Database Version / Change Control for Data not Schema?

Question 1

I've worked mostly in business application development and configuration management. Your question is representative for the challenges in such an environment; when you upgrade for instance Microsoft Word, you don't need to change all documents right away from doc to docx. And the documents even have a more simple structure a full relation database.

Not so for business applications; users skip releases, make unauthorized changes to the data model and the system needs to keep running and providing the correct numbers...

We use for our own applications (largest one is like 600 tables) a self-developed CASE tool which includes branching/merging, but the approach can also be done manually.

Versioning Datamodel

The data model can be written down in a structured way. For instance as table contents (CSV to be loaded in a table with meta data) or as code that detects the version in use and adds columns and tables when missing, including non-trivial migrations.

This even allows multiple users at the same time to change the data model.

When you use auto-detection (for instance, we use a call named "verify_column" instead of "add_column"), this even allows smooth migration independent of the release number the customer is starting the upgrade from. Such a procedure analyzes the table to be changed and issues the correct DDL such as alter table t1 add col1 number not null when a column is missing or alter table t1 modify col1 not null when the column was already present but nullable.

For Oracle and SQL Server I can provide you with a few sample procedures. In MySQL I would code this using a client side language, preferably OS independent to allow installations to run on Windows and Linux. Maybe using Apache Ant when you have experience with that.

Versioning Data

We split the tables in four categories:

R: referential data; data the application site must provide before he actually use the system. For instance, general ledger account codes. The referential data seldomly changes after go live and does not continuously grow in size. The contents reflect the site's business model where the application is used.
T: transaction data; data the site registers, changes and removes during use of the application. For instance, general ledger entries. The transaction data starts at 0 an grows continuously. When company doubles in revenues, transaction data also doubles.
S: seeded data; data NOT maintained by the user at the site but provided and maintained by the developing party. Essentially this is code turned into data. For example, 'F' stands for 'Female'. Errors in seeded data can lead to system errors.
O: the rest (ideally not needed, since they are technical, but some systems require a temporary table A or a scratch table B).

The contents of tables of category 'S' (seeded data) is placed under version control. We normally register these as metadata in our case tool, then named 'data sets', but you can also use for instance Microsoft Excel or even code.

For example, in Excel you would have a list of rows of seeded data. In column A you might enter an Excel function like =B..&"|"&C..& "|" & ... which concatenates everything and makes it suitable for loading by a loader tool.

For example in code, you might have a call like:

verifySeed('TABLE_A', 'CODE', 'VALUE')

The Excel is a little bit hard to bring under version control allowing multiple users to change contents at the same time. The approach with code is very simple.

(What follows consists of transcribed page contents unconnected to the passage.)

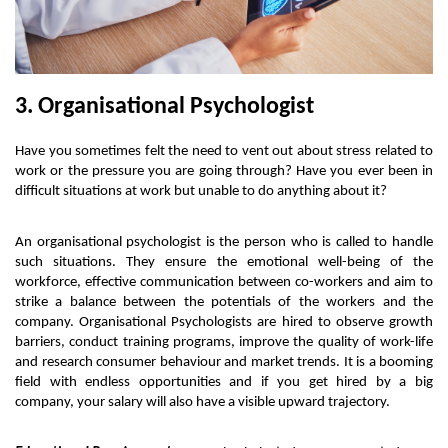
3. Organisational Psychologist
Have you sometimes felt the need to vent out about stress related to 
work or the pressure you are going through? Have you ever been in 
difficult situations at work but unable to do anything about it? 
An organisational psychologist is the person who is called to handle 
such situations. They ensure the emotional well-being of the 
workforce, effective communication between co-workers and aim to 
strike a balance between the potentials of the workers and the 
company. Organisational Psychologists are hired to observe growth 
barriers, conduct training programs, improve the quality of work-life 
and research consumer behaviour and market trends. It is a booming 
field with endless opportunities and if you get hired by a big 
company, your salary will also have a visible upward trajectory. 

Please remember to also add features to remove obsoleted seeded data. For instance, by explicitly listing obsoleted seeded data or by automatically removing all seeded data present in the tables but not touched by the last installation.

Question 2

You would need to keep a journal of transactions on your datamodel that is synchronised to your code versions. For each update that adds information (i.e. a new field) you can simply enter the statements like 'ALTER TABLE x ADD COLUMN y ...' and provide a DEFAULT VALUE (with a function perhaps) in an update script. And a 'ALTER TABLE x REMOVE COLUMN y ...' for the downdate script. You would need to export your data before you truncate information in a table. You can convert the dumped table data to SQL for the inverse transaction so that you can add the missing information using these.

You can use a 'journal' table within your data-model to keep track of these transactions using simple ordinals that denote the applied scripts. Whenever the software is installed it can compare these numbers to create a list of transactions to play to move the database from state N to state X, backwards or forwards, without losing any data!